Tuesday, August 16, 2011

Constantin Wallhauser: COSAR HMT


Right in the entryway of this show loomed the projected image of a "carousel" made of wooden table legs and staircase balusters. Three steps farther in, behind the wall on which this was projected, was a room that seemed like a hidden world. Here one saw in reality the jury-rigged carousel one had just seen in the video loop; the sound of the projection gave the regular, swaying motion of the various shapes an almost meditative sense of inevitability. Between the projection in the entryway and this procession of wooden furniture parts, the boundary between image and real space began to blur. Through this world of shadows, titled Karussell (Carousel), 2010, the video transitioned to showing a man walking in a circle; the light of the projection beamed through the rotating assemblage.


In Karussell, the slats are similarly ersatz, made of an epoxy resin. Yet the lathe-turned balusters in the work are in fact found objects and made of actual wood. With this confusion of things and their representations, everything can be seen as a kind of proxy, a power of attorney.
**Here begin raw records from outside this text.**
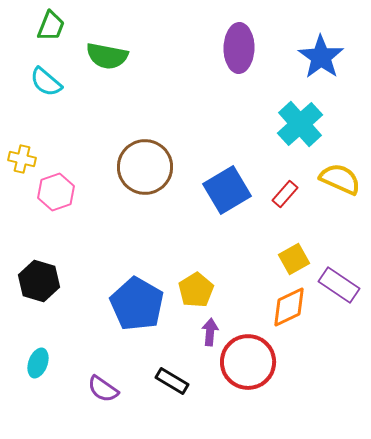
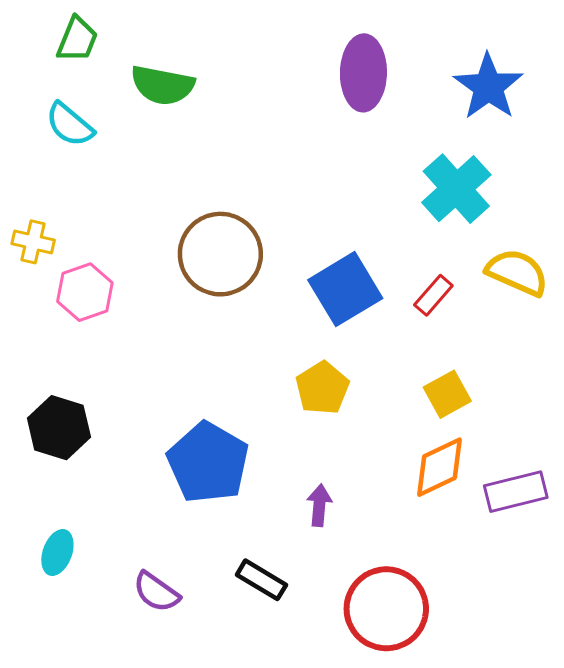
purple rectangle: (339, 285) -> (516, 492), moved, turned -48
yellow pentagon: (196, 290) -> (322, 388), moved
red circle: (248, 362) -> (386, 609), moved

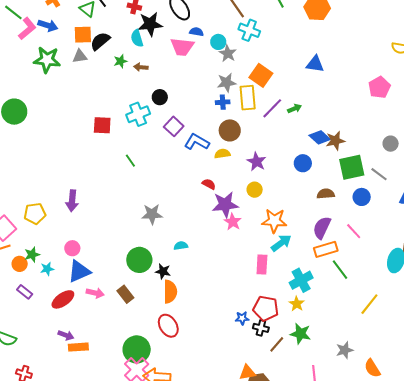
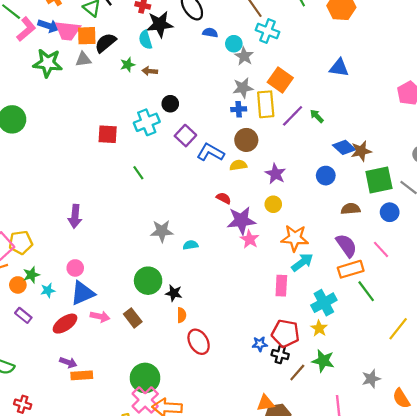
pink trapezoid: (182, 47) -> (68, 31), moved
green arrow: (295, 108) -> (317, 116), turned -112
yellow pentagon: (35, 214) -> (21, 243), moved
purple semicircle: (322, 228) -> (346, 246), turned 120
cyan semicircle: (181, 246) -> (191, 245), moved
orange semicircle: (170, 292) -> (182, 315), size x0.6
red ellipse: (168, 326) -> (199, 342), moved

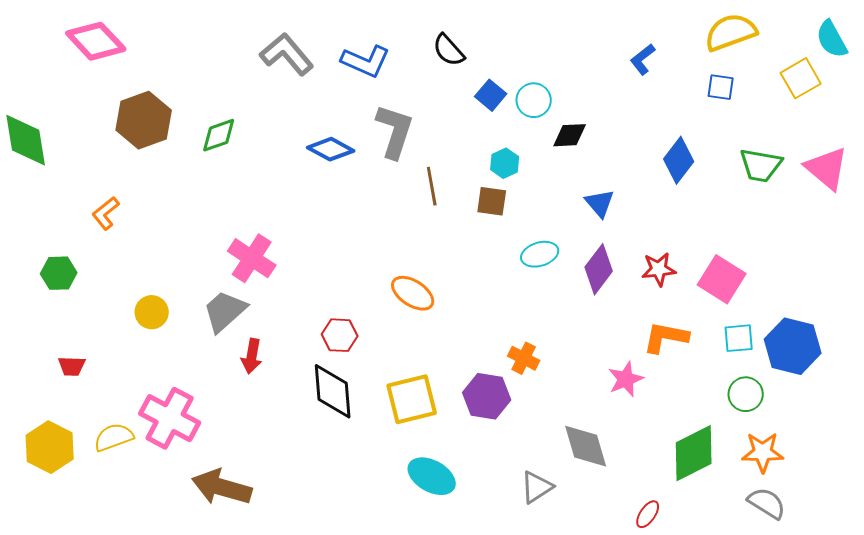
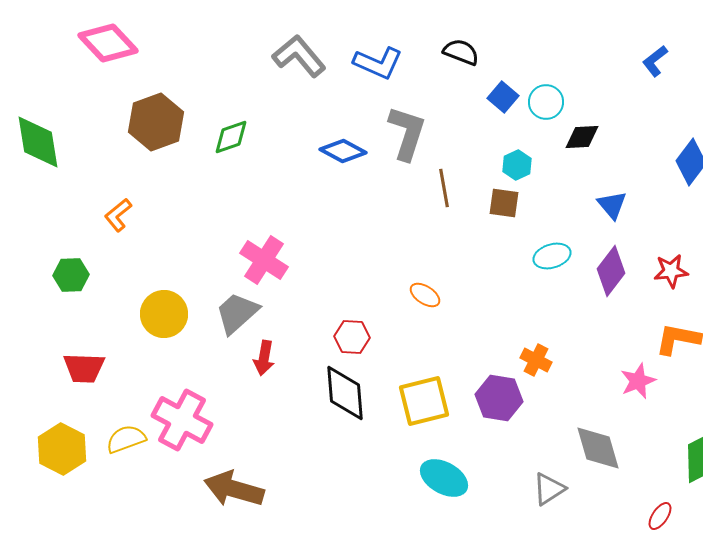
black semicircle: (449, 50) -> (461, 52), turned 153
orange ellipse: (413, 293) -> (425, 295), size x0.7
yellow circle: (152, 312) -> (164, 314), size x1.4
red trapezoid: (72, 366) -> (84, 368), size x1.5

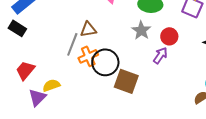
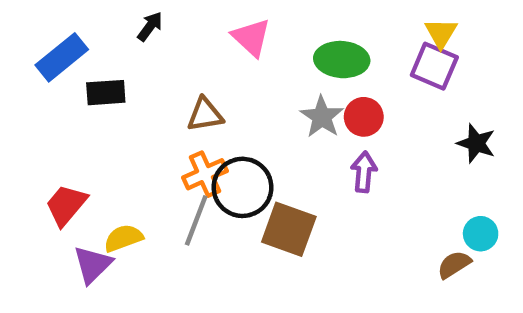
black rectangle: (17, 28) -> (106, 93), moved, turned -36
red circle: (169, 36) -> (364, 117), moved
gray line: (72, 44) -> (196, 220), moved
purple arrow: (160, 55) -> (364, 172), turned -30

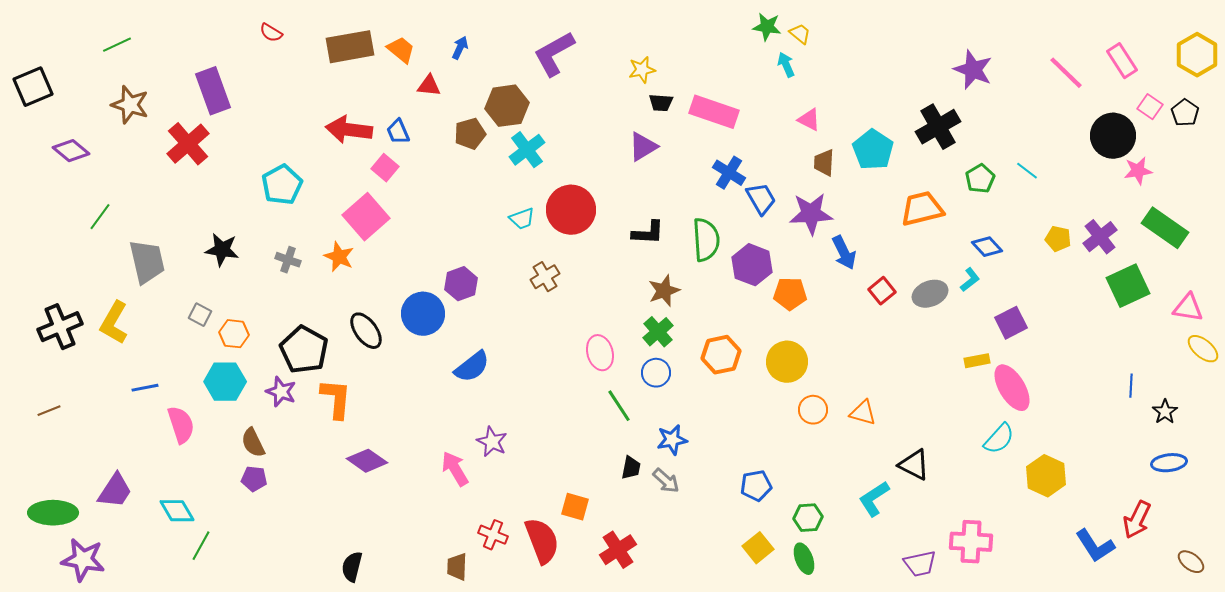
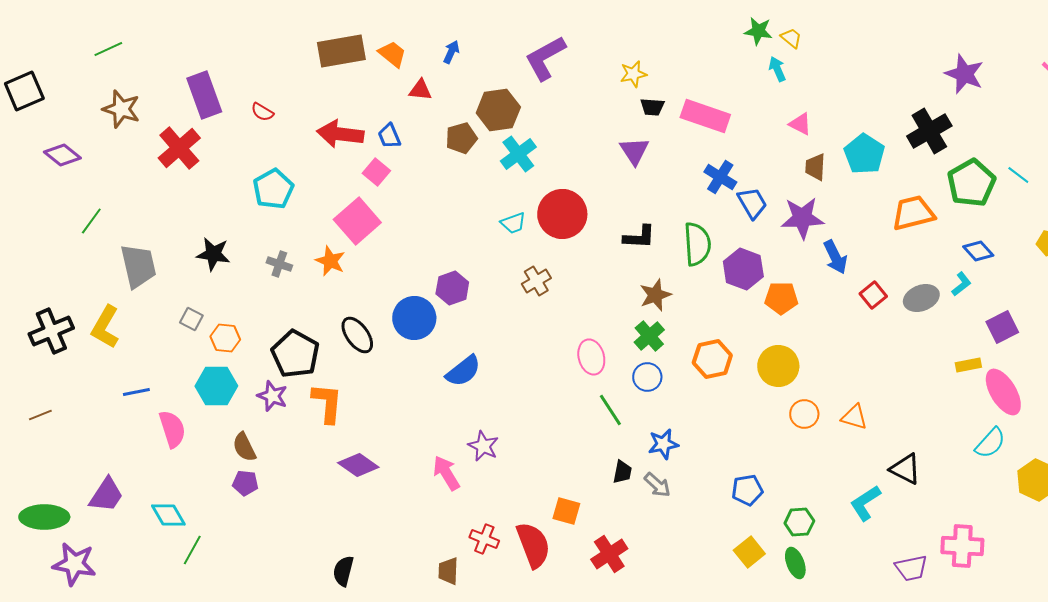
red semicircle: (271, 33) -> (262, 112), moved
purple triangle: (643, 147) -> (634, 151), turned -32
green pentagon: (980, 179) -> (971, 183), size x1.6

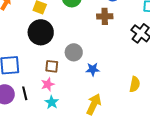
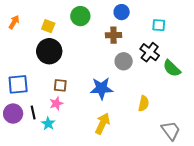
gray circle: (74, 52) -> (124, 61), moved
blue star: (93, 69) -> (101, 88), size x1.6
cyan star: (52, 102) -> (48, 124), moved

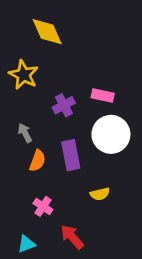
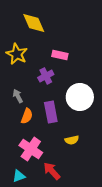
pink rectangle: (103, 96) -> (60, 55), moved
pink cross: (43, 206) -> (31, 149), size x1.6

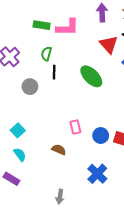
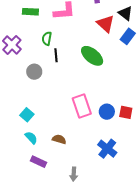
green rectangle: (42, 25) -> (30, 12), moved
pink rectangle: (75, 127) -> (82, 106), size x1.6
brown semicircle: (59, 150) -> (59, 139), moved
purple rectangle: (11, 179) -> (39, 162), moved

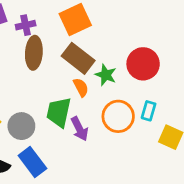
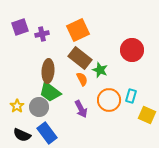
brown ellipse: (34, 53) -> (48, 71), moved
red circle: (143, 64) -> (132, 50), moved
green trapezoid: (59, 112) -> (50, 92), moved, turned -65

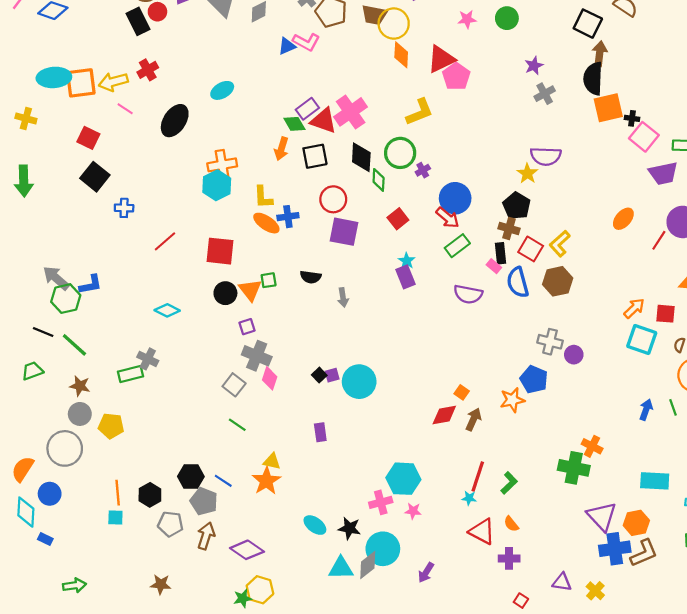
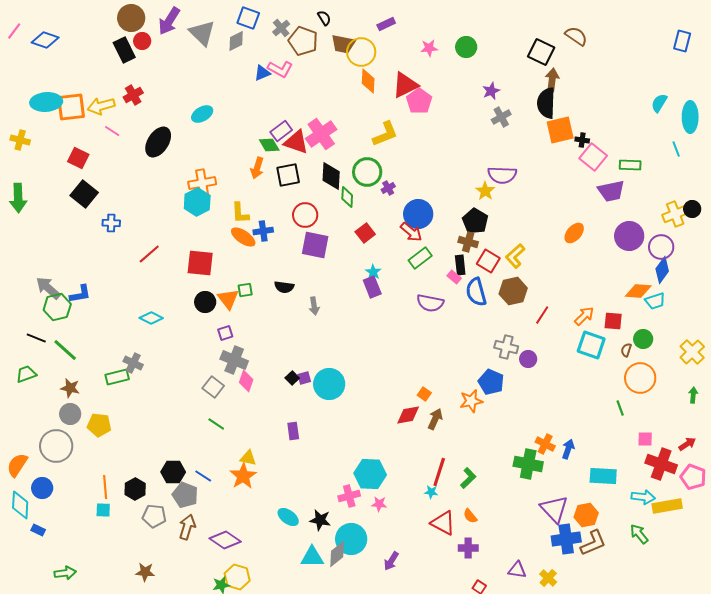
red line: (659, 240) -> (542, 315), moved
blue arrow: (646, 410) -> (568, 449), moved

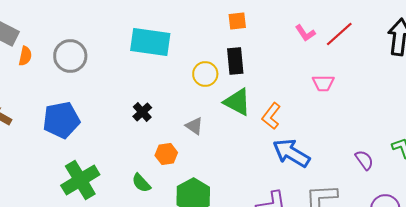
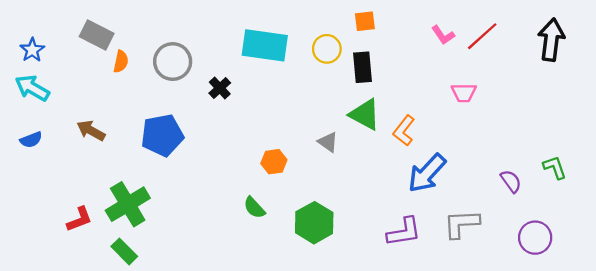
yellow circle: (205, 74) -> (327, 49), moved
black cross: (142, 112) -> (220, 88), moved
gray triangle: (194, 126) -> (328, 142), moved
blue arrow: (291, 153) -> (427, 173), turned -78
orange hexagon: (166, 154) -> (274, 162), moved
green cross: (80, 180) -> (128, 204), moved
The "wooden" slats seem to similarly stand in for the brand name Herold, or at least for the transformation of straightforward building materials into complex sculptures. In Karussell, things, projections, and references rotate and replace one another with dizzying facility. What at first appears as a straightforward allegory begins to seem like something else. Our belief in one overriding reality is suspended.Choose low-cost solid-color pillows, such as this Tempo velvet pillow in fuchsia from Crate and Barrel ($33), then accent them with designer pillows such as the lavender Flock pillow by Thomas Paul, available at Swallowtail ($98).westelm.comINDULGE IN ART

Translated from German by Oliver E. Bryfuss.